エピソード1 魔法予備校の狼少女

第1話★ギルドマスターの豹変

(表紙とチエリーさんのイラスト)

https://kakuyomu.jp/users/fuwafuwaso/news/16817330650870799987



 ついにお払い箱になるときがやって来た。


 私の名はチエリー・ヴァニライズ(20才、女)。才能はないけどコツコツやってきた魔道士だ。


 それなりに依頼もこなしたり、人助けもしたし、よりよき明日を見つめてがんばってきたと思う。


 だがその日――。




「久しぶりだねえ、チエリーさん! こいつは最近流行のチーズパンだ。食べてくれっ」


 半年ぶりに会うギルドマスターはにこやかだった。


 カウンターの上に籠盛りのチーズパンを出して、ずずっと差し出してくる。


「これ並ばないと買えないやつだよな、ありがとう。

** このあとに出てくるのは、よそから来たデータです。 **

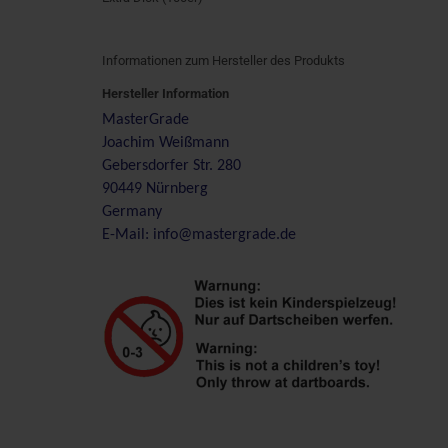
Informationen zum Hersteller des Produkts
Hersteller Information
MasterGrade
Joachim Weißmann
Gebersdorfer Str. 280
90449 Nürnberg
Germany
E-Mail: info@mastergrade.de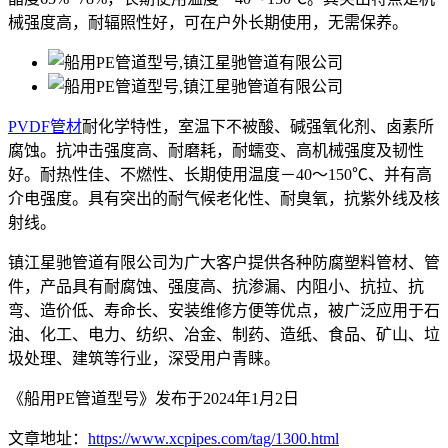
械强度高，耐辐照性好，可在户外长期使用，无需保养。
PVDF管材
耐化学特性，室温下不被酸、碱强氧化剂、卤素所
腐蚀。抗冲击强度高、耐磨耗，耐蠕变、高机械强度及韧性
好。耐热性佳、不燃性、长期使用温度－40～150℃、并有高
介电强度。具有突出的耐气候老化性、耐臭氧，抗紫外线及核
射线。
镇江星驰管道有限公司为广大客户提供各种防腐塑料管材、管
件，产品具有耐腐蚀、强度高、抗渗漏、内阻小、抗拉、抗
弯、造价低、寿命长、安装维修方便等优点，被广泛应用于石
油、化工、电力、纺织、冶金、制药、造纸、食品、矿山、垃
圾处理、建筑等行业，深受用户青睐。
《船用PE管道型号》发布于2024年1月2日
文章地址：
https://www.xcpipes.com/tag/1300.html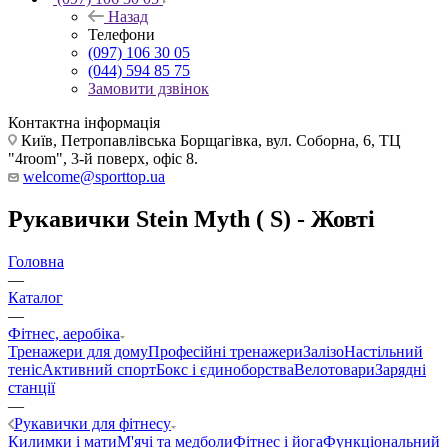
Назад
Телефони
(097) 106 30 05
(044) 594 85 75
Замовити дзвінок
Контактна інформація
Київ, Петропавлівська Борщагівка, вул. Соборна, 6, ТЦ
"4room", 3-й поверх, офіс 8.
welcome@sporttop.ua
Рукавички Stein Myth ( S) - Жовті
Головна
—
Каталог
—
Фітнес, аеробіка
Тренажери для дому
Професійні тренажери
Залізо
Настільний
теніс
Активний спорт
Бокс і єдиноборства
Велотовари
Зарядні
станції
—
Рукавички для фітнесу
Килимки і мати
М'ячі та медболи
Фітнес і йога
Функціональний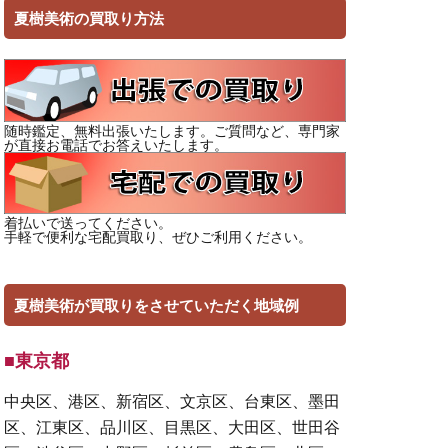
夏樹美術の買取り方法
随時鑑定、無料出張いたします。ご質問など、専門家
が直接お電話でお答えいたします。
着払いで送ってください。
手軽で便利な宅配買取り、ぜひご利用ください。
夏樹美術が買取りをさせていただく地域例
■東京都
中央区、港区、新宿区、文京区、台東区、墨田
区、江東区、品川区、目黒区、大田区、世田谷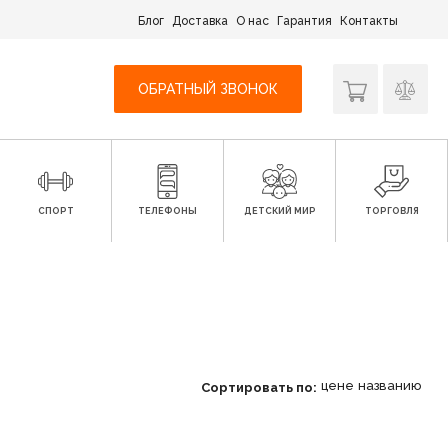
Блог
Доставка
О нас
Гарантия
Контакты
ОБРАТНЫЙ ЗВОНОК
СПОРТ
ТЕЛЕФОНЫ
ДЕТСКИЙ МИР
ТОРГОВЛЯ
цене
названию
Сортировать по:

一度食べてみたいと思ってたんだぁー」


 私はにこにこで受け取って さっそく頬張った。


 もぐもぐ……。


 うま!


 地方に行くと煉瓦みたいに固いパンが出てくることも多いのだが、このパンはめちゃくちゃ柔らかい上に、チーズの存在感がすごい。これは流行するのも分かるな、と思った。


「いやーチエリーさんの食べっぷりは華がある。名画の貴婦人のような趣があるね。ここに画家がいたら慌ててスケッチ始めるんじゃないかな?」


 何お世辞言ってんだ……。


 とは思いつつ、まんざらでもない。


 この人、商人あがりなので接待がうまいんだよね。


 このチーズパンもお得意様用に用意してたのかな?


 私はチーズパンをもぐもぐしながら尋ねた。


「なんかマスターが私のこと探してるって聞いて来たんだが……。用事なの?」


「そうそう。実はチエリーさんに手紙を預かってるんだ」


 ギルドマスターは書類箱を引っかき回して手紙をつまみ上げた。


 私は手紙を受け取って、裏の署名を見た。


「これ、大家さんからじゃねーか」


「大家さん?」


「私の下宿の大家さんだよ。だいたい書いてあることも想像出来る」


 封を破り、手紙を開いた。中身は私の想像通り。




『チエリー・ヴァニライズさんへ。

 家賃をもう6ヶ月も払ってもらっていません。 

 このままだと退去してもらいますよ。

 こそこそしてないで出てらっしゃい。

           大家 マーサ・ハウスより』




「まいった~」


 私は手紙を放り出し、両手で顔を覆って途方に暮れた。


「どれどれ……って、何だこれ、はははっ。チエリーさん家賃滞納してるのか」


 ギルドマスターは勝手に手紙を読んで笑ってる。


「最近稼ぎが少ないもんでさあ、払えないんだよ。大家さんが取り立てに来ると、ずっと居留守使ってた。大家さんを探知する魔法を使って、回避し続けてた――」


「ええー。それ魔物に使うやつじゃないの? そんな悪いことに使ってもいいの?」


「よくないけどさ、金がないんだからしょうがない。くっそ、ついに職場に取り立てに来るようになったか」


「金がないってどういうこと? 気になるんだけど……。何かあったの?」


「魔力がね、欠乏状態なんだよ。ここんとこずっとそうなんだ」


 私は自分のステータスを眺める。


 瞳の中に金糸のような光が走り、自分だけが見える情報が現れる。


『チエリー・ヴァニライズ

 魔力:470』


「今のこの魔力だと……。騎士一人ぶんくらいの戦力しかないな」


 ため息がちに打ち明けた。


「えっ、マジで!? いつの間にそんな弱くなったの……!?」


 ギルドマスターは驚いている。


 魔道士はレア中のレア職業。この世界で唯一の魔法職だ。


 投擲魔法で攻城兵器みたいな破壊力を出せるので、一人で騎士100人ぶんの戦力があるのは当たり前。最低レベルでも騎士10人分くらいの力はある。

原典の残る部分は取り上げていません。